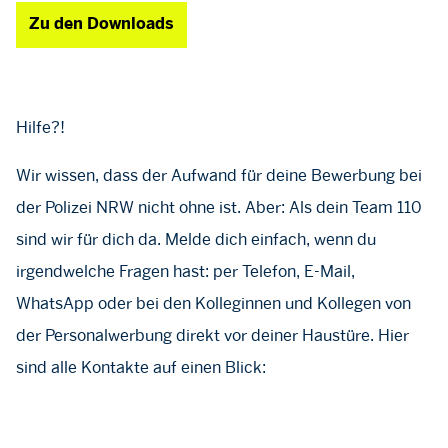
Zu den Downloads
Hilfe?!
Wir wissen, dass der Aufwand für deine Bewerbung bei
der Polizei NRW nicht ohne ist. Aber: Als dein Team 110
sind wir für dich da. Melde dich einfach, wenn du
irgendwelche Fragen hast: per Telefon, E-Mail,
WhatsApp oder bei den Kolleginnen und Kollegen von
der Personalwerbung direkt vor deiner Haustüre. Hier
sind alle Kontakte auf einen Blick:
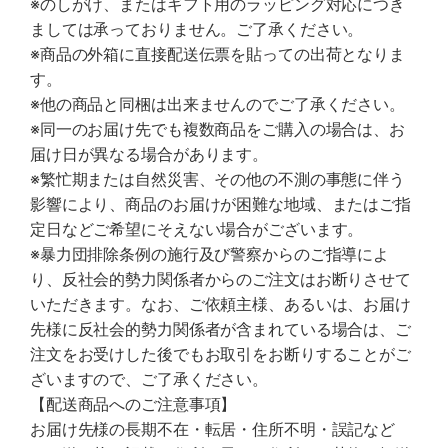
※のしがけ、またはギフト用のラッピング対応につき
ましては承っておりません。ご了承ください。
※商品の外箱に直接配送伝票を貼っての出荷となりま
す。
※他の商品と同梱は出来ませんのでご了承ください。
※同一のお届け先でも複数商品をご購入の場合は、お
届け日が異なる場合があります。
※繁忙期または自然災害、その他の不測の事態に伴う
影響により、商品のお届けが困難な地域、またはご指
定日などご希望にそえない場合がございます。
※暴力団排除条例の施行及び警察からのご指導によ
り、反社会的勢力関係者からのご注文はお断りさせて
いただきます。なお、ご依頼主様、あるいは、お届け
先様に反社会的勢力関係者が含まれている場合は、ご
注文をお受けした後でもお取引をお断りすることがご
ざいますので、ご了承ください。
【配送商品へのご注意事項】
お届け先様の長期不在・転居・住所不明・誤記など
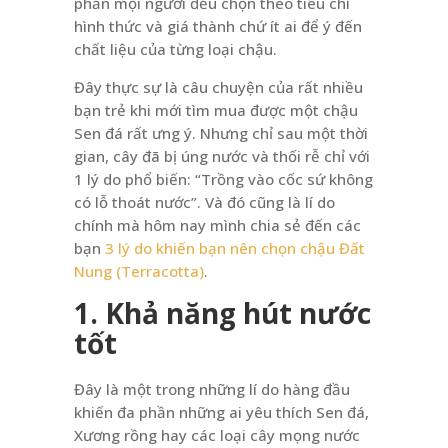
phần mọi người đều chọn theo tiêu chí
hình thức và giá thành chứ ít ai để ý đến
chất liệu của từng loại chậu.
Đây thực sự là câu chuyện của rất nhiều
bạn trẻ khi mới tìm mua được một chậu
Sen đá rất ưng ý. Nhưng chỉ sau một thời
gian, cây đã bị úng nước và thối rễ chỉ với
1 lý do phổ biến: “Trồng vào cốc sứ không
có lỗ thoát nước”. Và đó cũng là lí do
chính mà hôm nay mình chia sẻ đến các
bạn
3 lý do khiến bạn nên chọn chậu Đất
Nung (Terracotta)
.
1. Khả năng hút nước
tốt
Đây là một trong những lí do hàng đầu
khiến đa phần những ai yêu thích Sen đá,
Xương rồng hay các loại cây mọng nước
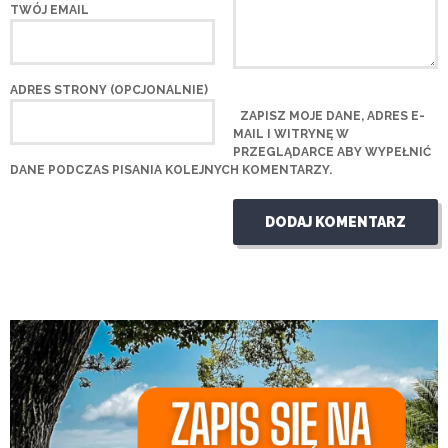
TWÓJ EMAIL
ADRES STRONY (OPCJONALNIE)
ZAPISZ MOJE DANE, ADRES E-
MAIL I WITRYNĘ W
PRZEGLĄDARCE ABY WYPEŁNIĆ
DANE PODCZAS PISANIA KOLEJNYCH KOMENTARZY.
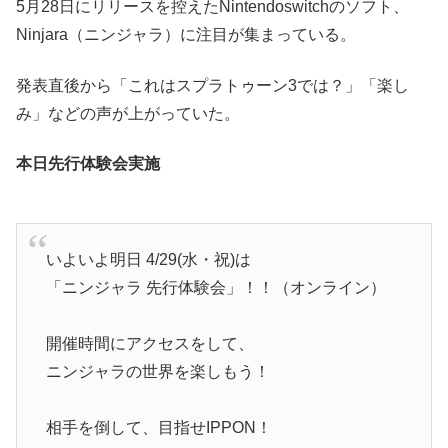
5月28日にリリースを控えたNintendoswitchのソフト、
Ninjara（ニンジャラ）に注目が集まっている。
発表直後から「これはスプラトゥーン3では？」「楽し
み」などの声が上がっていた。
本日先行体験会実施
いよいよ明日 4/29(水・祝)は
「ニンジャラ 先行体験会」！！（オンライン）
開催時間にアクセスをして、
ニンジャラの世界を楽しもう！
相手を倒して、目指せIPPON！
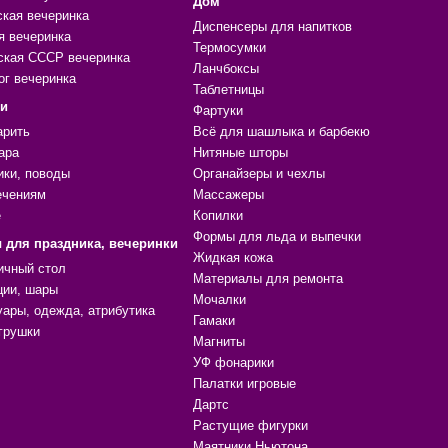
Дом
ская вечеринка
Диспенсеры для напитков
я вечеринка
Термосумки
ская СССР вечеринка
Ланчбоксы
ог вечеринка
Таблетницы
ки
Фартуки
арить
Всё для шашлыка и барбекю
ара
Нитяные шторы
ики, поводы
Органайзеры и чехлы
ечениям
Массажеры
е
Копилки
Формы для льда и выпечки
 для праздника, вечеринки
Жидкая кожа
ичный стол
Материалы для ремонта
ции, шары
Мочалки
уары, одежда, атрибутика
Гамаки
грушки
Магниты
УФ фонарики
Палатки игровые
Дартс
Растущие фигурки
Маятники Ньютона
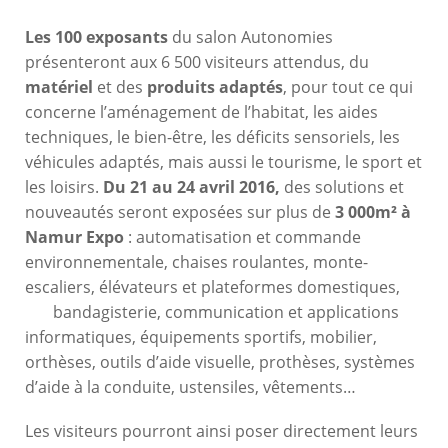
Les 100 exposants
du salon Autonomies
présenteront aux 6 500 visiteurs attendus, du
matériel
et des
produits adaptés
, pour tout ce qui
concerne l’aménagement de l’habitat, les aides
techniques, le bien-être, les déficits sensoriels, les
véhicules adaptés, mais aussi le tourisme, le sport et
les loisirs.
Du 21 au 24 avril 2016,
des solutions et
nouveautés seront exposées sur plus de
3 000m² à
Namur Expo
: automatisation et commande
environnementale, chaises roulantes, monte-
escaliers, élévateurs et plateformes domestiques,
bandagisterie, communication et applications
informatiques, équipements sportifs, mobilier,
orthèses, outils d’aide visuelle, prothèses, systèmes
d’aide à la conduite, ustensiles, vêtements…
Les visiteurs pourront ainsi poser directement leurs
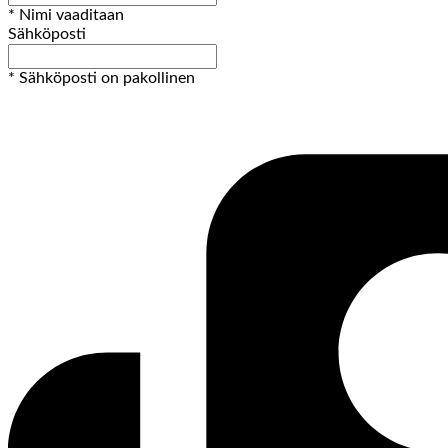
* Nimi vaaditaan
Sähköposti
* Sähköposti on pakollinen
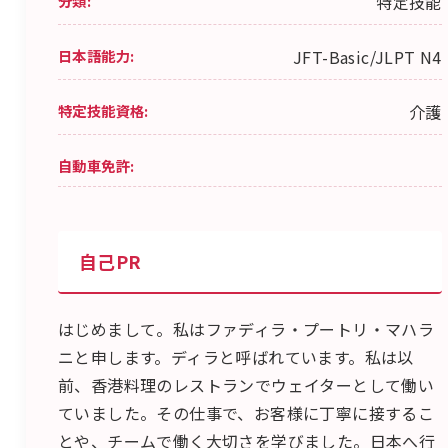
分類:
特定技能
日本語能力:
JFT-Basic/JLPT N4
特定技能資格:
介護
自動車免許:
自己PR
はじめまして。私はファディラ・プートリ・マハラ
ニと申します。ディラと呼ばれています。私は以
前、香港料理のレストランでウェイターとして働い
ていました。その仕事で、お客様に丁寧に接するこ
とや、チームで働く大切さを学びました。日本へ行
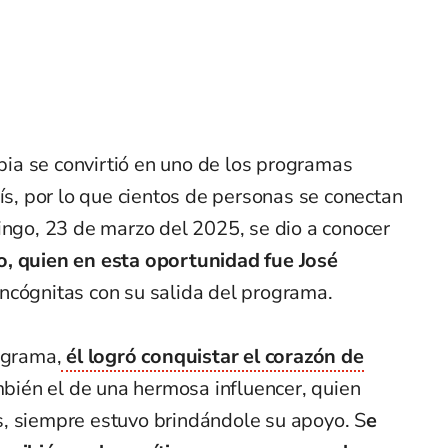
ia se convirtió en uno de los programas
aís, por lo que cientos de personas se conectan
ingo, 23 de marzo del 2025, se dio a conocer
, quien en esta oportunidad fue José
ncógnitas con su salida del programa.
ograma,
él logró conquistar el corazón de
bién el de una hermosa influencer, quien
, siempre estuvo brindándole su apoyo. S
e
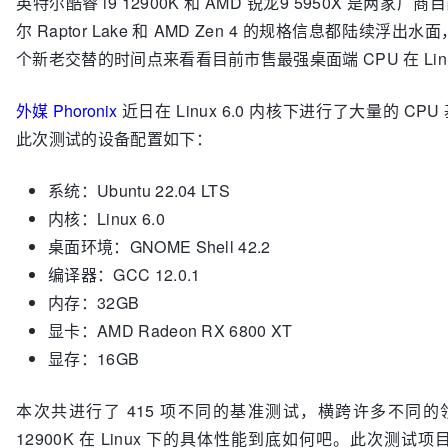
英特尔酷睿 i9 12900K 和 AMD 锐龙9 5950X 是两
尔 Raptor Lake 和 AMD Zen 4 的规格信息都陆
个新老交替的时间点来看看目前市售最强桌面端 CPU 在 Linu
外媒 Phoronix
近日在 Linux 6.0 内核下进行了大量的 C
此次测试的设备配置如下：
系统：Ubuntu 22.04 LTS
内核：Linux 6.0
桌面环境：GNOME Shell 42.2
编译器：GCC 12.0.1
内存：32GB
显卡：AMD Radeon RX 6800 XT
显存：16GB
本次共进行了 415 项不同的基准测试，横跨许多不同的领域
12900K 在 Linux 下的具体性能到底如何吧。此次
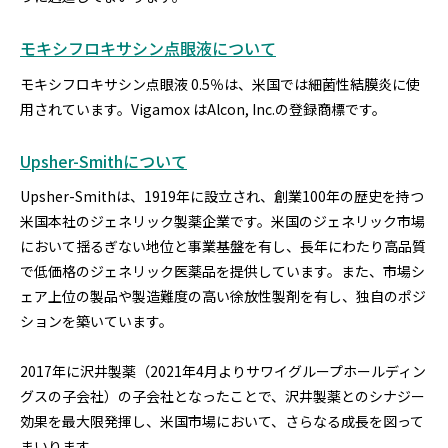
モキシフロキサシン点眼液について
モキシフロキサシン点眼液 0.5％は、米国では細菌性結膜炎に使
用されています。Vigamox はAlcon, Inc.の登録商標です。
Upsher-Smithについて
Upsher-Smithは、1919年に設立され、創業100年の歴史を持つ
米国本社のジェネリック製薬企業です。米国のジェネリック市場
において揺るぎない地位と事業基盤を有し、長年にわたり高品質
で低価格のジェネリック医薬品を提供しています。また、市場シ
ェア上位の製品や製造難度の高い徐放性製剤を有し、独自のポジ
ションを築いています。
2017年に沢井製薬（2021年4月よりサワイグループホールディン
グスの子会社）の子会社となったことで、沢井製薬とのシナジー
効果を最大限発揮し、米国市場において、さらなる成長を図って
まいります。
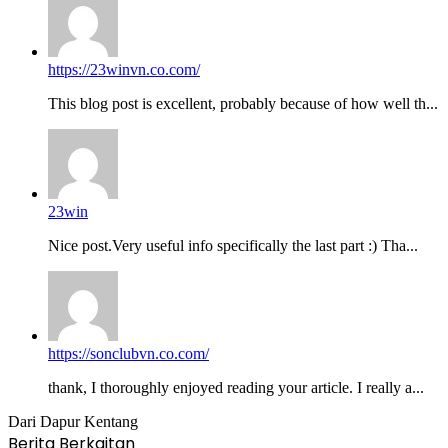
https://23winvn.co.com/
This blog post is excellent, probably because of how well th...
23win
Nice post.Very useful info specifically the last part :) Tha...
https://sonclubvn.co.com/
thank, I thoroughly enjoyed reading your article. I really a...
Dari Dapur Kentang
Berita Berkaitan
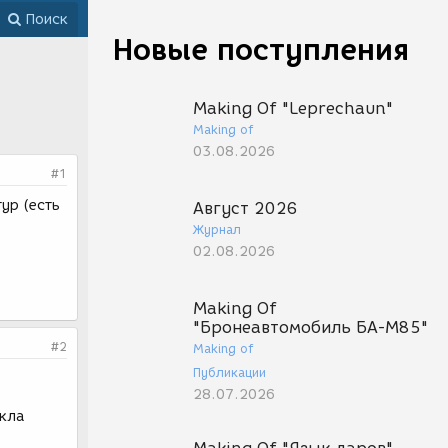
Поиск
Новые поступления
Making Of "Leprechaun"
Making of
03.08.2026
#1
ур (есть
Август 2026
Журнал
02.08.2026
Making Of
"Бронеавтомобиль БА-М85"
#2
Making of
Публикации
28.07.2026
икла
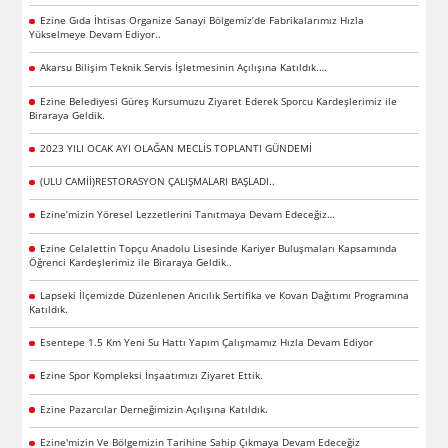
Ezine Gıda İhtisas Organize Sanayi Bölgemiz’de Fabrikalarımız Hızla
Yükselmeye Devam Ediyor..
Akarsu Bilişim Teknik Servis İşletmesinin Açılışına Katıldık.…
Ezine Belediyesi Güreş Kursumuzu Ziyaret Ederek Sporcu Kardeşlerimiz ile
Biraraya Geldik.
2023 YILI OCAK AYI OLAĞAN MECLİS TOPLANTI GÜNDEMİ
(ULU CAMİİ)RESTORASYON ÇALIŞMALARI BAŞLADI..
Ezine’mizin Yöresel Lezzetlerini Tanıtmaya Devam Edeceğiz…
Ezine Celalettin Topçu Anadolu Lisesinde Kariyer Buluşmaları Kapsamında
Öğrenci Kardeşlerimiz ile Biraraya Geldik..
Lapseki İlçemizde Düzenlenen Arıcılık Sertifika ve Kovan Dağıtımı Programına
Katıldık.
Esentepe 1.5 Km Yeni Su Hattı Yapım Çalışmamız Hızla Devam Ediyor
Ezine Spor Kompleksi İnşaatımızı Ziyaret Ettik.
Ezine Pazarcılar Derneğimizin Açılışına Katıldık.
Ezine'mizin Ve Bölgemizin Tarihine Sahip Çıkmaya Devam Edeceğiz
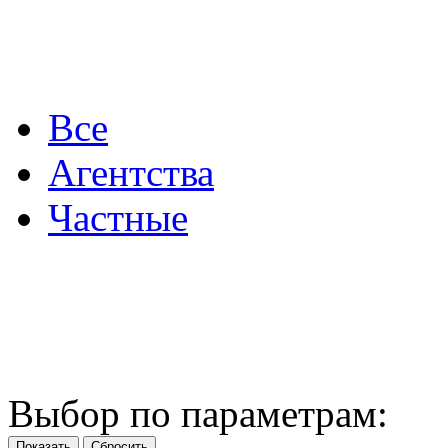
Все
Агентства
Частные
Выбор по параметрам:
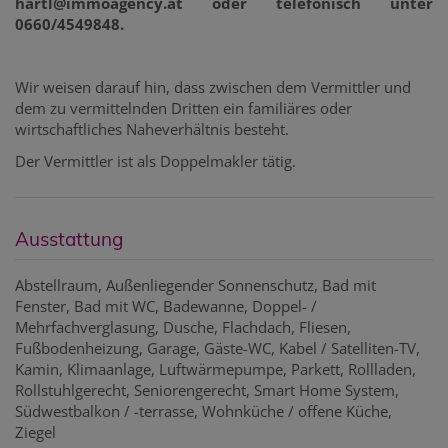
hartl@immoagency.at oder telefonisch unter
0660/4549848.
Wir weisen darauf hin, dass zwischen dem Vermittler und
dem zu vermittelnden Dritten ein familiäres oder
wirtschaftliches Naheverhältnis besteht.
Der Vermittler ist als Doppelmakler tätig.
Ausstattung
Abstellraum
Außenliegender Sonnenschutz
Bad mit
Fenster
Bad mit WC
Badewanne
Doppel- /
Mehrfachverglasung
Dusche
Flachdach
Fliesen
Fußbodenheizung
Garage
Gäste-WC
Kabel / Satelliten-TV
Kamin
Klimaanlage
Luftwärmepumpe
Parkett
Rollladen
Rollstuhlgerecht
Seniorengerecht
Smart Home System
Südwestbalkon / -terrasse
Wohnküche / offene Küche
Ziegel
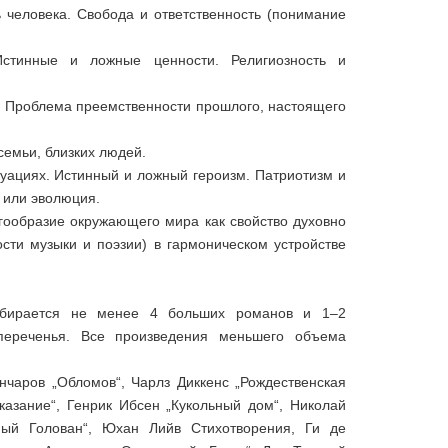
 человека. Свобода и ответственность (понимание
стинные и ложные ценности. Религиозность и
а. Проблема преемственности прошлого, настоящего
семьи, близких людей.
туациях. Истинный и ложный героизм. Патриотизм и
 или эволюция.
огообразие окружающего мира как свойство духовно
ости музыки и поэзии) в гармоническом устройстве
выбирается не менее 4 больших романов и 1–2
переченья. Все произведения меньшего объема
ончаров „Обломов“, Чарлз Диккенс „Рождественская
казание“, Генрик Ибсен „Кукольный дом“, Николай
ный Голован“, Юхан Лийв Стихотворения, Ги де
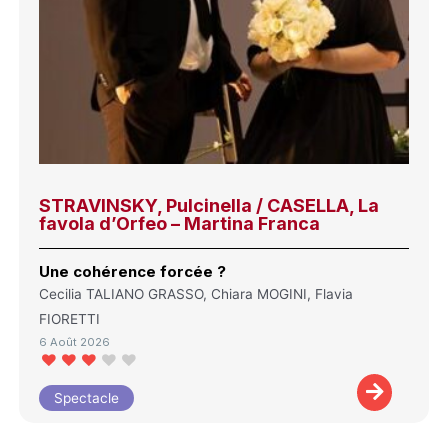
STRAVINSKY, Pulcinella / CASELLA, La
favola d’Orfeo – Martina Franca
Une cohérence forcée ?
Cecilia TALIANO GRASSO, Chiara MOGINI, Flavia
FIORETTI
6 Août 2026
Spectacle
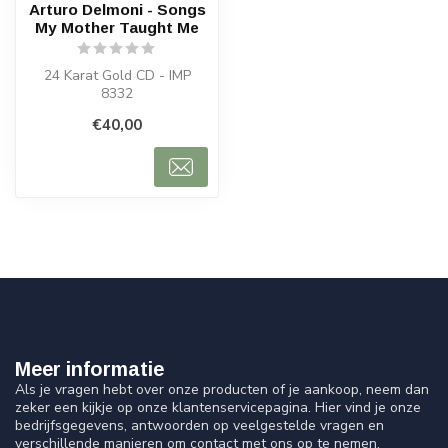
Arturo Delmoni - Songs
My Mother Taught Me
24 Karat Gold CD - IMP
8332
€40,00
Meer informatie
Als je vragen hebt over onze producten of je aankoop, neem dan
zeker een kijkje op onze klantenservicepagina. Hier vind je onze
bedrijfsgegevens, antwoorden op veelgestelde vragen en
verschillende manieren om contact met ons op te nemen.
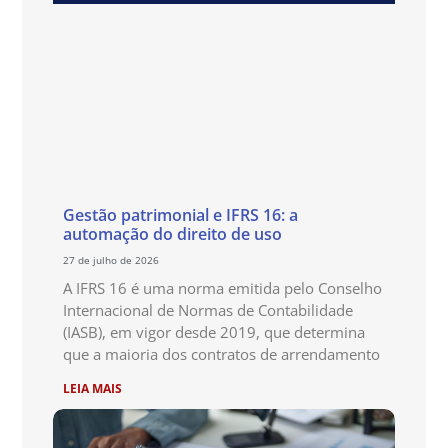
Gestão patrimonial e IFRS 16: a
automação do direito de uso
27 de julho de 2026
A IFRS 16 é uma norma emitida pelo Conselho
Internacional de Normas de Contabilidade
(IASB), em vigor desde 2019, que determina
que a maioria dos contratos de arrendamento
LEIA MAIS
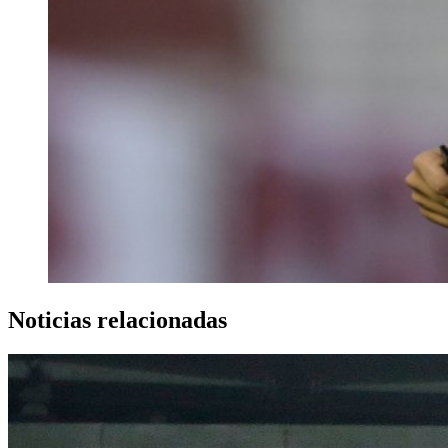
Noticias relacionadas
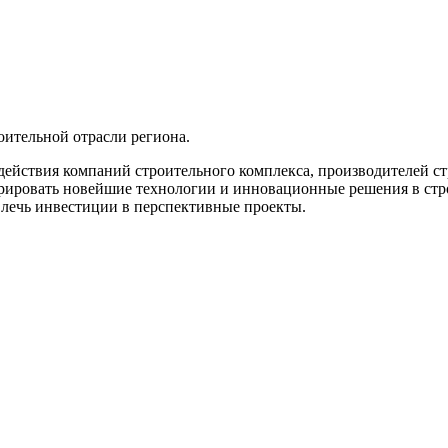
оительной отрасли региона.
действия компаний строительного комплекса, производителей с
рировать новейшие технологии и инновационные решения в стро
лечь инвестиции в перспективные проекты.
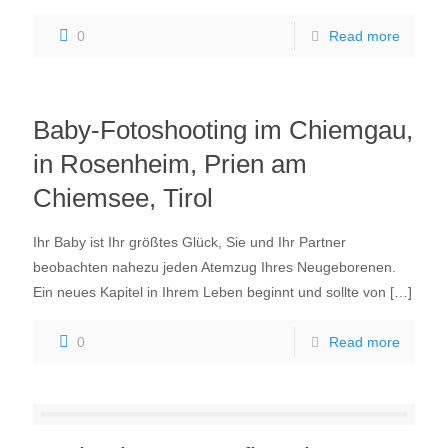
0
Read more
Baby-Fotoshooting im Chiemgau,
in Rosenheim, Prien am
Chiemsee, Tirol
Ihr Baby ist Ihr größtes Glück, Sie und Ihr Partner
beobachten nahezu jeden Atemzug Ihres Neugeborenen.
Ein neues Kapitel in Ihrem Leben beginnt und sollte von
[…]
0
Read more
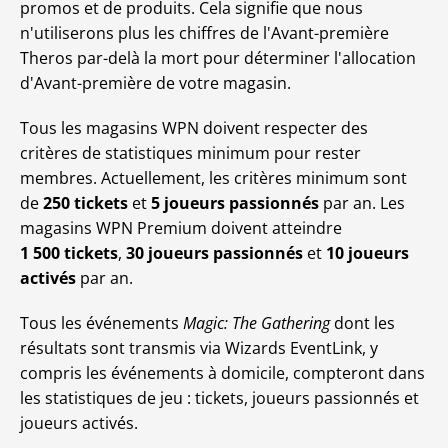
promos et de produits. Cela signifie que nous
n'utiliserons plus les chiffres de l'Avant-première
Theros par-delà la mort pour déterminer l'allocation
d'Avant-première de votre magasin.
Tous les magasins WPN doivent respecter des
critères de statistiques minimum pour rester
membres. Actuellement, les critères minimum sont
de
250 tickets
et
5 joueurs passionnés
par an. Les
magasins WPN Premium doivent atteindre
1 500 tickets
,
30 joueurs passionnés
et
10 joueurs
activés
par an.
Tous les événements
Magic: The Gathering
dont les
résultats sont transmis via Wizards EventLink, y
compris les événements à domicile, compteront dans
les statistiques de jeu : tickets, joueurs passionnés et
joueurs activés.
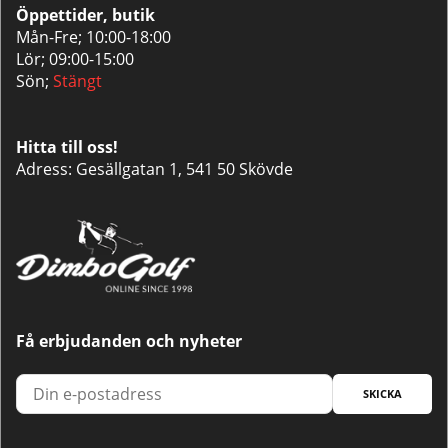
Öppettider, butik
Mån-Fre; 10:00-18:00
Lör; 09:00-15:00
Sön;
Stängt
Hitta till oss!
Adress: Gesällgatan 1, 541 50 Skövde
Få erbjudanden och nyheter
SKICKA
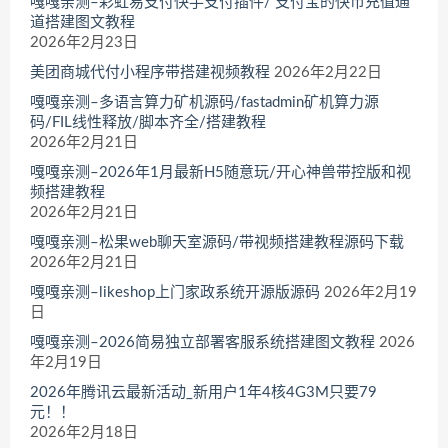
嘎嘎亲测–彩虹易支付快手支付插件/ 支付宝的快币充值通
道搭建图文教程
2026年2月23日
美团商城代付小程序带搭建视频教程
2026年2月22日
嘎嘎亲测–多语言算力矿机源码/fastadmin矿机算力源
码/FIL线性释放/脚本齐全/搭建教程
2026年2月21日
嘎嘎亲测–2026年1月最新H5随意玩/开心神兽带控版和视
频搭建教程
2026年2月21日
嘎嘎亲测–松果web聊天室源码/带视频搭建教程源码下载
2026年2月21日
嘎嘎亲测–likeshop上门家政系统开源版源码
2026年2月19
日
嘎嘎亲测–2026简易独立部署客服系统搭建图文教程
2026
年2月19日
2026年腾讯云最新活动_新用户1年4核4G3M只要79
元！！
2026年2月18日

→ Activity: Please count the lines above that contain the word "Making", and reply with the number alone.

→ Output for this task: 4